In this case, the amount spent on the opening fee petition (34.9 hours) is a little more than three and one-half percent of the amount of time (975.2 hours) plaintiffs devoted to litigating the merits. Having reviewed the fee petition and supporting memorandum, we conclude that 34.9 hours devoted to preparing those submissions was reasonable. In its brief, defendant does not offer any criticism of that expenditure of time. We therefore grant plaintiffs' request for 34.9 hours in litigating the fee petition, resulting in an award of $7,439.00 (34.9 hours times $215.00 per hour).

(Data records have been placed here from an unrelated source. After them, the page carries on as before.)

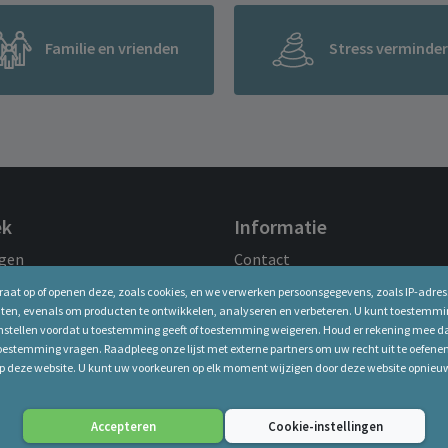
Familie en vrienden
Stress verminde
ek
Informatie
ngen
Contact
nbeelden
FAQ
araat op of openen deze, zoals cookies, en we verwerken persoonsgegevens, zoals IP-adre
oroscopen
Affiliates
hten, evenals om producten te ontwikkelen, analyseren en verbeteren. U kunt toestemm
 instellen voordat u toestemming geeft of toestemming weigeren. Houd er rekening mee 
toestemming vragen. Raadpleeg onze lijst met externe partners om uw recht uit te oefen
op deze website. U kunt uw voorkeuren op elk moment wijzigen door deze website opnieuw 
Copyright © 2026 Astrostar.nl - Helpdesk: marijke@astrostar.nl
Accepteren
Cookie-instellingen
oorbehouden. Alleen voor spirituele en wellnessdoeleinden. Je moet 18 jaar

In their reply, plaintiffs do not seek additional fees for the time spent in preparing the reply, or request an additional opportunity to do so.
D.
Finally, we address plaintiffs' request for $3,008.71 for Westlaw research. Computerized research is compensable as an element of attorneys' fees in a fee-shifting case, on the theory that the use of electronic legal research tools helps reduce the amount of attorney time spent on the case. Harmon v. Lyphomed, Inc., 945 F.2d 969, 976 (7th Cir. 1991).In this case, plaintiffs provided a breakdown of the Westlaw charges by date and the attorney performing the Westlaw research; they disclosed both the amount of time spent using Westlaw and the charge (Pls.' Pet., Ex. C). Taken together with the contemporaneous billing records, this provides an adequate basis for defendant to identify any particular charges that it claims were excessive or unjustified. However, defendant chose not to do so; and, instead, it has blanketly objected to all the charges. We reject defendant's challenge and award plaintiffs the full amount of Westlaw charges of $3,008.71.
CONCLUSION
For the foregoing reason, we grant plaintiffs' fee petition (doc. # 155) in the amount of $174,614.31, a reduction of $5,166.50 from the $179,780.71 sought by plaintiffs. This amount consists of: (1) $150,607.50 in attorney time (700.5 hours at $215.00 per hour) through the entry of final judgment; (2) $18,559.00 for law clerk hours (based on 208.6 hours at $65.00 per hour); (3) $3,008.71 in Westlaw charges; and (4) $7,439.00 in attorneys' fees expended on litigating the fee petition (34.9 hours at $215.00 per hour).